It’s the final MELTdown… Dodododoooo, dododoodoodoo!

In three weeks today I’m going to be on a plane to Brazil. WTF.It’s been quite the emotional rollercoaster lately… One minute I’m feeling one thing, and something different the next.*

For example:

One minute I’m sipping overly strong rum and juice (made by the rum-queen and my darling housemate) going on and on about how great Brazil is going to be… Meeting new people, going out for food, experiencing a new city, going for runs in the amazing park (HAR HAR, ok, maybe not the last one). The next minute I’m sat in the back of my year nine class watching an interview candidate teach them, thinking, get away from my class, they’re MY class, I don’t want to leave! THEY’RE MY CLASS, BITCH. Ok, not really bitch. Sorry, lady, I’m sure you’re lovely really. It’s me, not you. 
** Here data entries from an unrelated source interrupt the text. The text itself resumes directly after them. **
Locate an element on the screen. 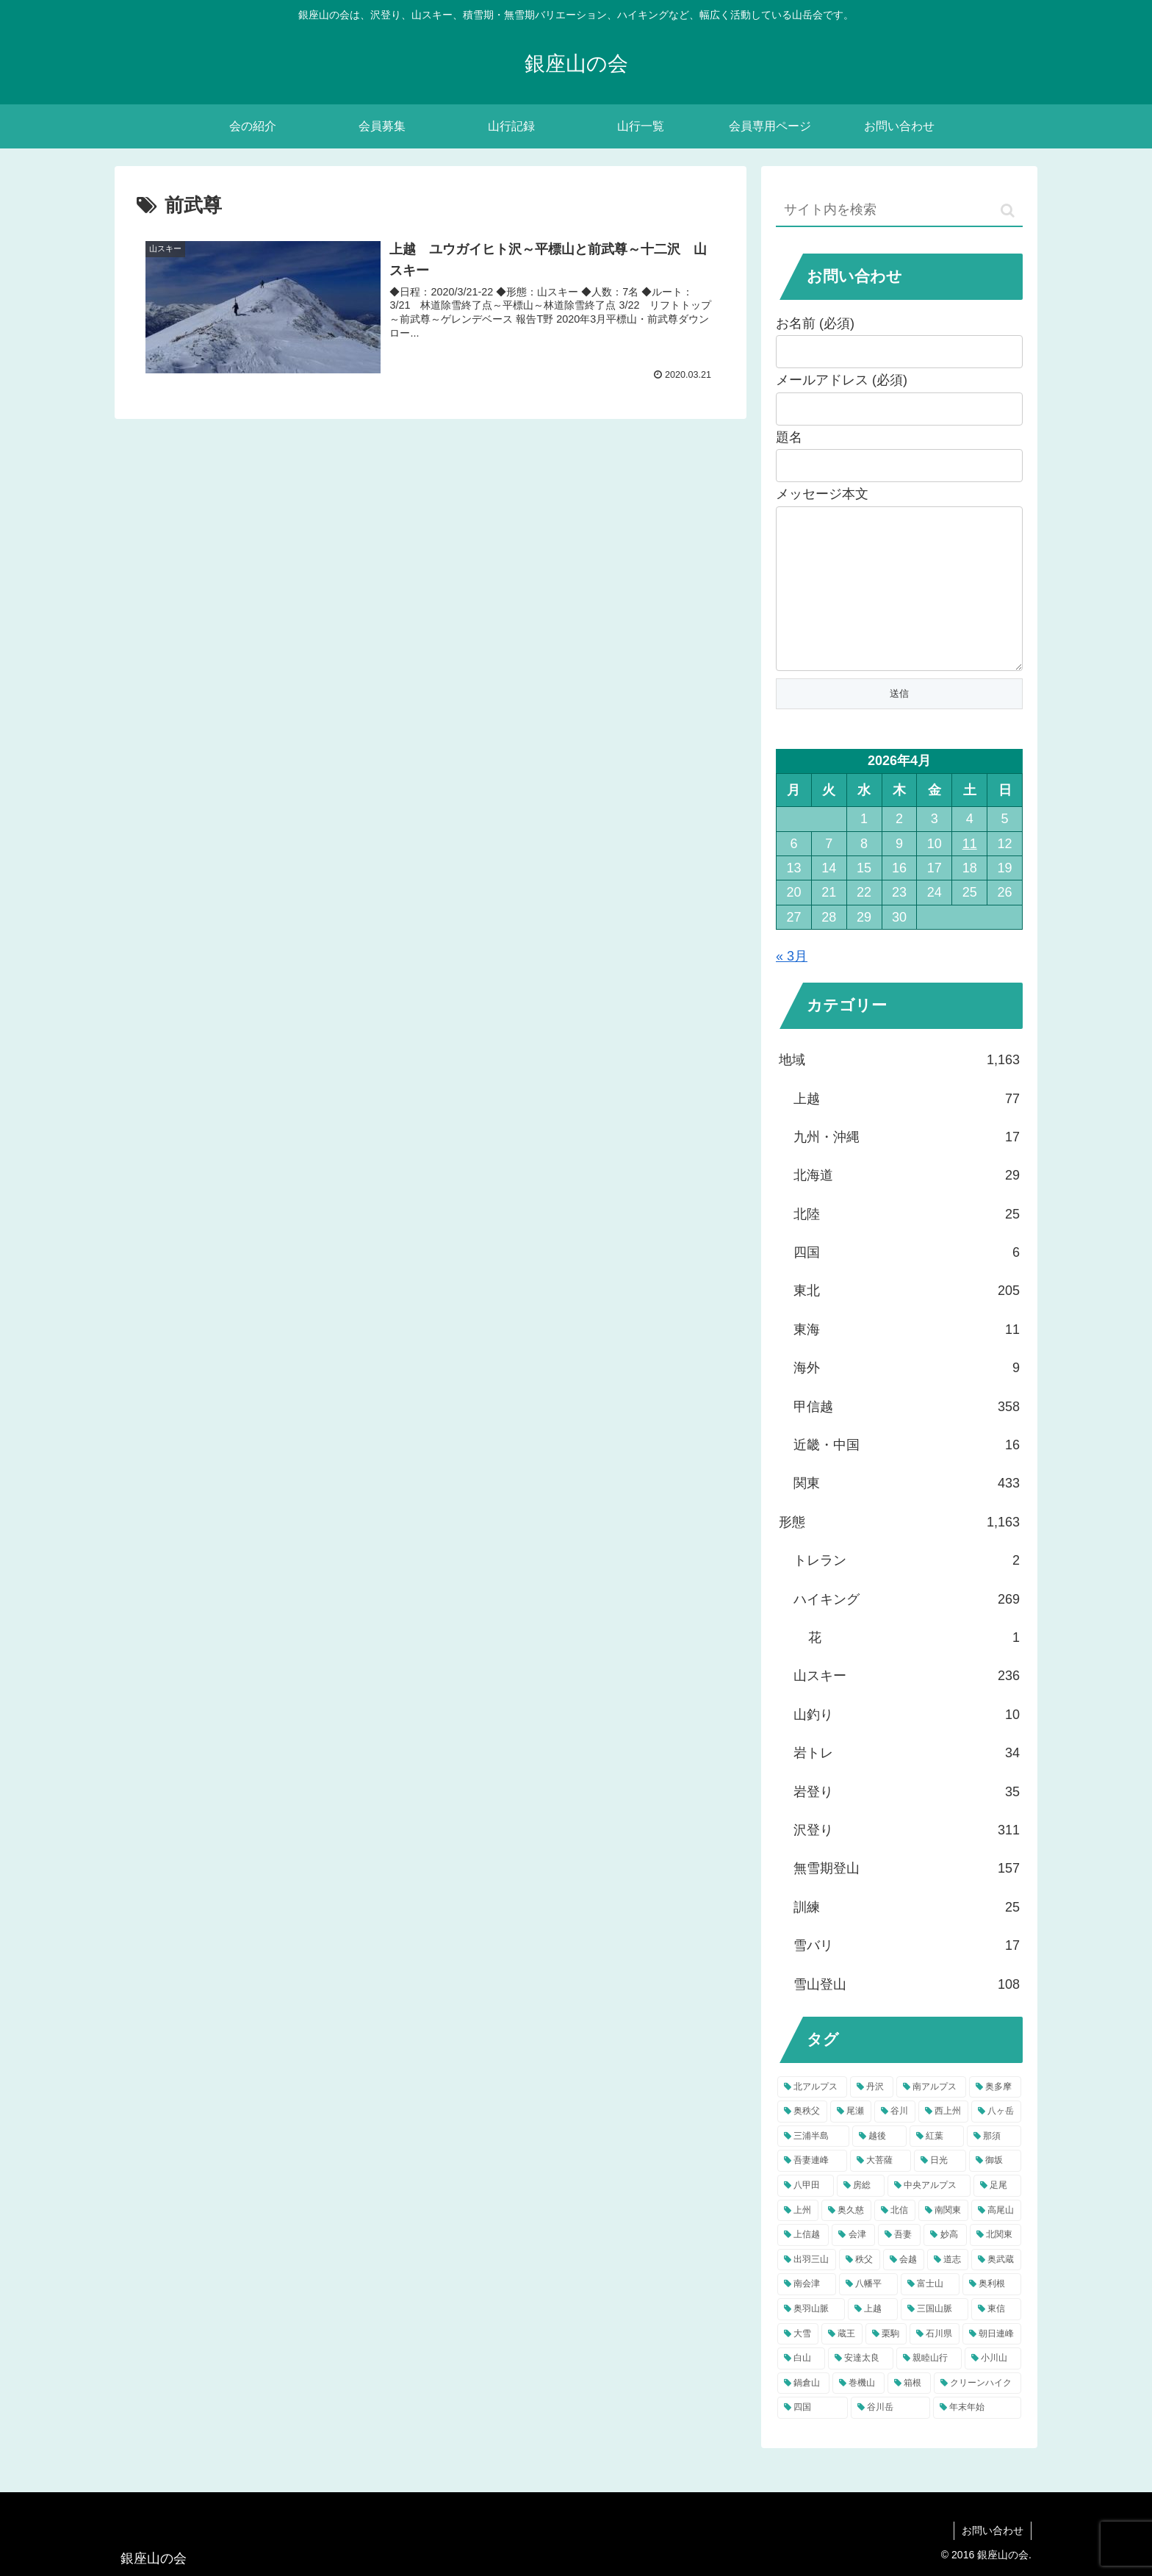 Image resolution: width=1152 pixels, height=2576 pixels. [八幡平 (6個の項目)] is located at coordinates (868, 2314). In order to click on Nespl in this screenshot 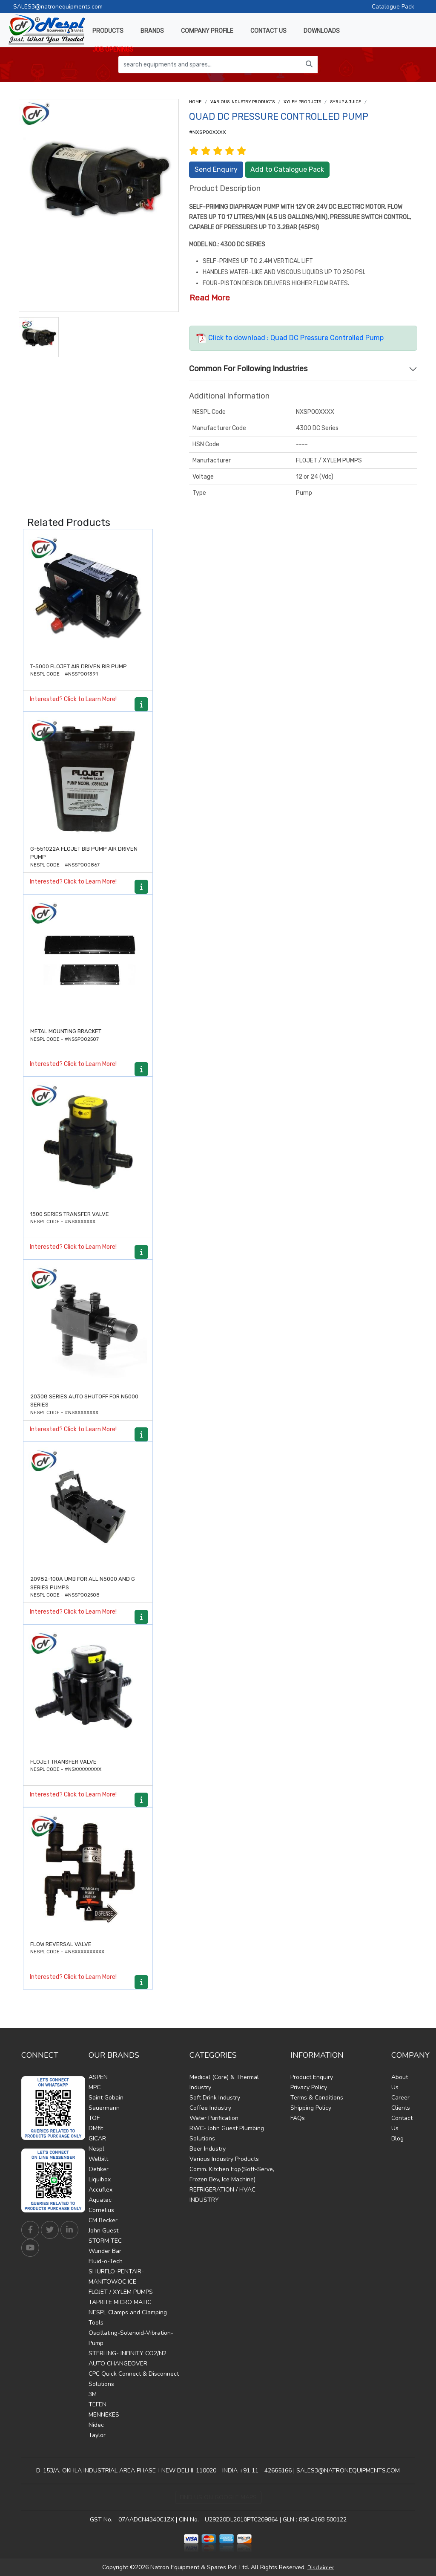, I will do `click(96, 2149)`.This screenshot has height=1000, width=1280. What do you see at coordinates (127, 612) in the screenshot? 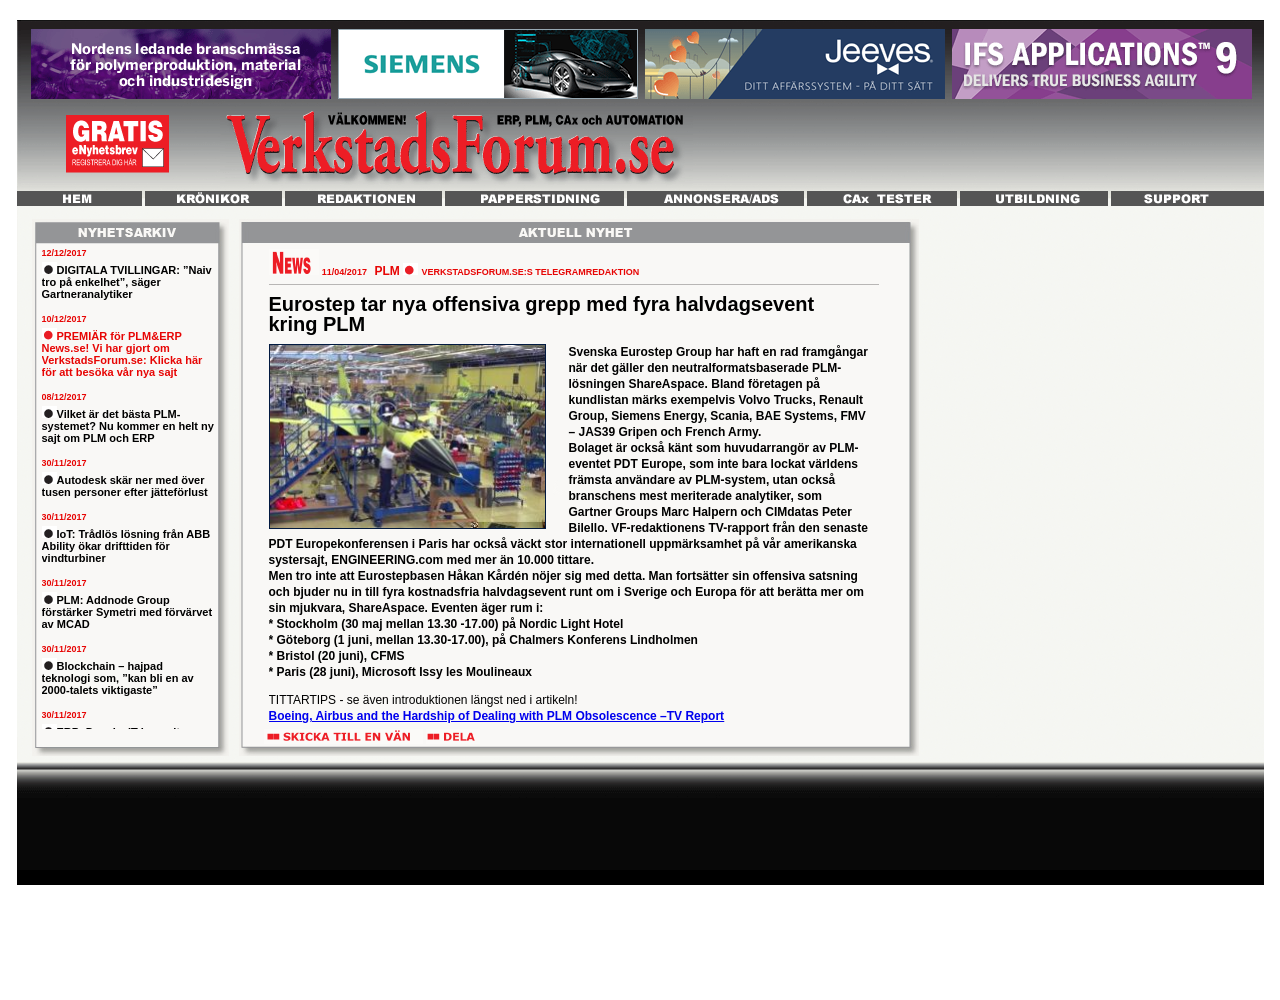
I see `PLM: Addnode Group förstärker Symetri med förvärvet av MCAD` at bounding box center [127, 612].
One minute I’m lying in bed looking at pictures of places in Brazil and South America that I should get to travel to over the next year and thinking, everyone is going to be sooooooo jealous when they look at my Instagram (priorities, obvs). The next minute I’m looking at my belly thinking, ‘Do they sell bikinis in size ‘whale’? 🐳🐳🐳 These insta pics you just thought of… You CANNOT be in them. Podgy.’

One minute I’m having a great time with the people I love and care about, laughing, drinking, dancing, chatting, drinking, eating, grazing my chin, eating, drinking, discussing the political crisis that is overwhelming our country at the moment, drunk texting, eating, etc. etc. etc…the next minute I’m home on my own thinking nooooooooo… I’m going to miss my friends and family! Too much! I have made a terrible mistake! A terrible, terrible mistake! I did a brain fart when I accepted this job. Don’t punish me for that! Someone save me! Can I back out now?! Can I?!

But… Then I realise: London isn’t going anywhere. I’m sure I can get a job here again. All you really need to do to have a bikini body is put on a bikini. And thanks to Skype and FaceTime and Whatsapp and Facebook and Instagram I can still speak to everyone I loveeeeee anyway. Plus with my social media investigative skills I can pretty much work out what (and who) they’re doing all day, every day if I so wanted to. LOL.

*One minute this, the next that is hyperbole in this case. Don’t be so picky. 

8 weeks today!

Two irritants:

1. Passport photographs.

So, I had to get a passport photograph for my police report as part of my visa process. I faffed about and should have done it weeks ago, but instead I did it this week just gone. Before I went to the booth, I put some more makeup on because I know those photos are always gross. To put it lightly, that didn’t really help; I still looked like a fat child/murderer. I’m going to tell myself it’s just the photo and I don’t actually look like that, but maybe it is just my face. Anyway, my main issue with the photo booths is the fact they say, ready, ok… And then take about 19000000294384 seconds to take the actual photo. In the first THREE I was blinking (so I looked like a fat child/murderer with my eyes closed) and THEN she (OK, the machine) had the cheek to tell me I only had one more photo left to take. Talk about stressful, I had heart palpitations that I was going to have to spend another fiver. But I did it, except one of my eyes definitely looks smaller than the other. If anyone wants any of the other photos for their wallet, please do let me know… 

2. Where am I from?

Of all the trials and tribulations of being from England (because realistically, there aren’t really that many compared to lots of other places except general awkwardness and getting tearful when we haven’t had tea for a while) the biggest one is probably filling out online forms. What am I talking about? I am talking about the drop down list for ‘country’ of birth/address/whatever. So, you start with U. UK. Nope. Nothing there. United Arab Emerates and USA are not what you want. Ok, let’s see now, G. Great Britain. Nope… Not there either. Maybe Britain? England… Maybe England. Ok, nope. Narnia? The Known World? Mordor? Note – whichever order you search for the countries in, it’ll always be the final option that is fruitful. Can’t websites just all agree?! Reach a consensus?! Please!

In other news, half term is upon us. I’ve suddenly ran out of time to get sorted because I’ve been telling myself, half term it is! So I go back to London tomorrow and have no option but to actually throw shit away. I’m back in Leicester at the moment for probably the second from final time in a year, which is weird. It’s been goooood fun though. I went to see Kasabian last night and even on just two hours sleep (I always make superb life choices and never spend a Sunday not hanging) they were FAB.